Extracted data entries
----------------------------------------
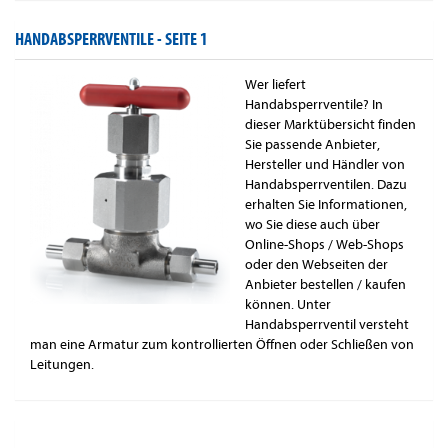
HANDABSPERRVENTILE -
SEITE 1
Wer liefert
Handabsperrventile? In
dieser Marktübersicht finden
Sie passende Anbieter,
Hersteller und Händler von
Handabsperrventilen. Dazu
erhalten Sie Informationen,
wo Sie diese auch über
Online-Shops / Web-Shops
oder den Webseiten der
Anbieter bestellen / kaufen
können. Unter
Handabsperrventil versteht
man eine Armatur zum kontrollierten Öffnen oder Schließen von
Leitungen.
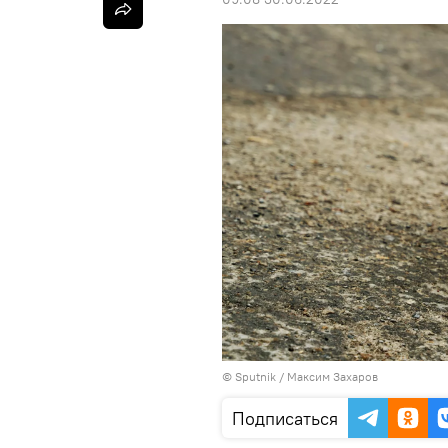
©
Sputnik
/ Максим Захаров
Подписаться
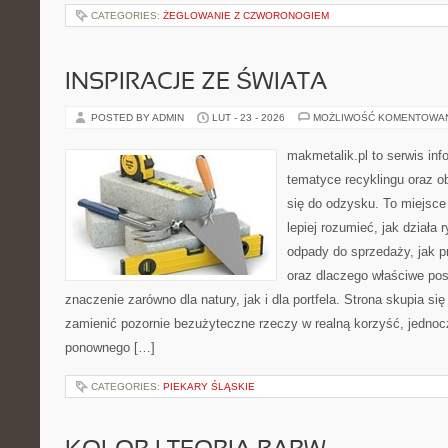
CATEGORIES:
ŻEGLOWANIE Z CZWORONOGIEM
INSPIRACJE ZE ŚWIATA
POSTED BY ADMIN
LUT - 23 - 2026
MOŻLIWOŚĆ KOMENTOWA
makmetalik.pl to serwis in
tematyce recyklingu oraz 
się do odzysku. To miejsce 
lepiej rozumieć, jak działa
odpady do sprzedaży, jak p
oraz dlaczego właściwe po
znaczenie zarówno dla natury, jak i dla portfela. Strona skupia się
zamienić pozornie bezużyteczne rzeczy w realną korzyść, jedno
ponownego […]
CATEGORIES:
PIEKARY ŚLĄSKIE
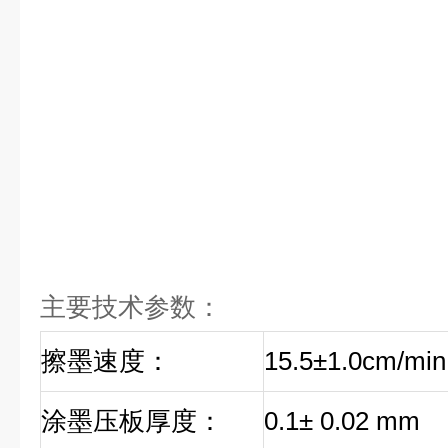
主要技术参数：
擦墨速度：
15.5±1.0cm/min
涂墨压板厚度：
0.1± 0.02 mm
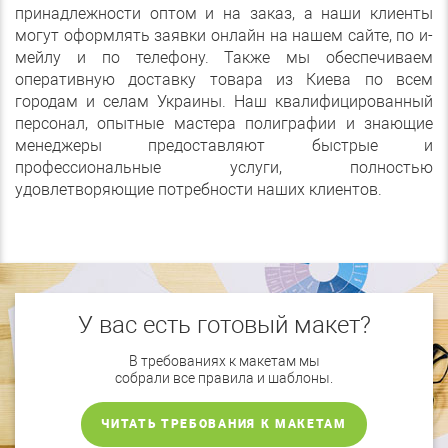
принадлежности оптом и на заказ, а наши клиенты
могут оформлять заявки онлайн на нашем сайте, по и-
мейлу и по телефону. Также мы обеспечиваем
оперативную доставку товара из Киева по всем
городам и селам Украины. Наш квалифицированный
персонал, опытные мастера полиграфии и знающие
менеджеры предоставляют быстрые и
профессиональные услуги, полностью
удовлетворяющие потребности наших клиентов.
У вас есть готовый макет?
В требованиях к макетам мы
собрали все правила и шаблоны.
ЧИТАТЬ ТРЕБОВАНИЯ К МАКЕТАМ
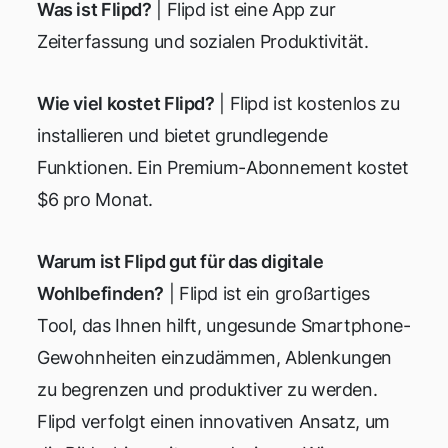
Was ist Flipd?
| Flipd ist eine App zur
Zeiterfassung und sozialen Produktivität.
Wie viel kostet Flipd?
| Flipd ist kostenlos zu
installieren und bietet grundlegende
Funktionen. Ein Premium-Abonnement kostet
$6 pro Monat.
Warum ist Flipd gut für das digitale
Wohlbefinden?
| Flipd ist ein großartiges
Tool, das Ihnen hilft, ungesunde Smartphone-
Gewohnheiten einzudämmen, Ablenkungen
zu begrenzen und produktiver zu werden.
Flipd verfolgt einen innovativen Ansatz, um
----------------------------------------
» Work item
If an entry contains a picture, leave it out and repeat the rest exactly.

» Response box
HANDABSPERRVENTILE -
SEITE 1
Wer liefert
Handabsperrventile? In
dieser Marktübersicht finden
Sie passende Anbieter,
Hersteller und Händler von
Handabsperrventilen. Dazu
erhalten Sie Informationen,
wo Sie diese auch über
Online-Shops / Web-Shops
oder den Webseiten der
Anbieter bestellen / kaufen
können. Unter
Handabsperrventil versteht
man eine Armatur zum kontrollierten Öffnen oder Schließen von
Leitungen.
©
Sputnik
/ Максим Захаров
Подписаться
CATEGORIES:
ŻEGLOWANIE Z CZWORONOGIEM
INSPIRACJE ZE ŚWIATA
POSTED BY ADMIN
LUT - 23 - 2026
MOŻLIWOŚĆ KOMENTOWA
makmetalik.pl to serwis in
tematyce recyklingu oraz 
się do odzysku. To miejsce 
lepiej rozumieć, jak działa
odpady do sprzedaży, jak p
oraz dlaczego właściwe po
znaczenie zarówno dla natury, jak i dla portfela. Strona skupia się
zamienić pozornie bezużyteczne rzeczy w realną korzyść, jedno
ponownego […]
CATEGORIES:
PIEKARY ŚLĄSKIE
主要技术参数：
擦墨速度：
15.5±1.0cm/min
涂墨压板厚度：
0.1± 0.02 mm
принадлежности оптом и на заказ, а наши клиенты
могут оформлять заявки онлайн на нашем сайте, по и-
мейлу и по телефону. Также мы обеспечиваем
оперативную доставку товара из Киева по всем
городам и селам Украины. Наш квалифицированный
персонал, опытные мастера полиграфии и знающие
менеджеры предоставляют быстрые и
профессиональные услуги, полностью
удовлетворяющие потребности наших клиентов.
У вас есть готовый макет?
В требованиях к макетам мы
собрали все правила и шаблоны.
ЧИТАТЬ ТРЕБОВАНИЯ К МАКЕТАМ
Was ist Flipd?
| Flipd ist eine App zur
Zeiterfassung und sozialen Produktivität.
Wie viel kostet Flipd?
| Flipd ist kostenlos zu
installieren und bietet grundlegende
Funktionen. Ein Premium-Abonnement kostet
$6 pro Monat.
Warum ist Flipd gut für das digitale
Wohlbefinden?
| Flipd ist ein großartiges
Tool, das Ihnen hilft, ungesunde Smartphone-
Gewohnheiten einzudämmen, Ablenkungen
zu begrenzen und produktiver zu werden.
Flipd verfolgt einen innovativen Ansatz, um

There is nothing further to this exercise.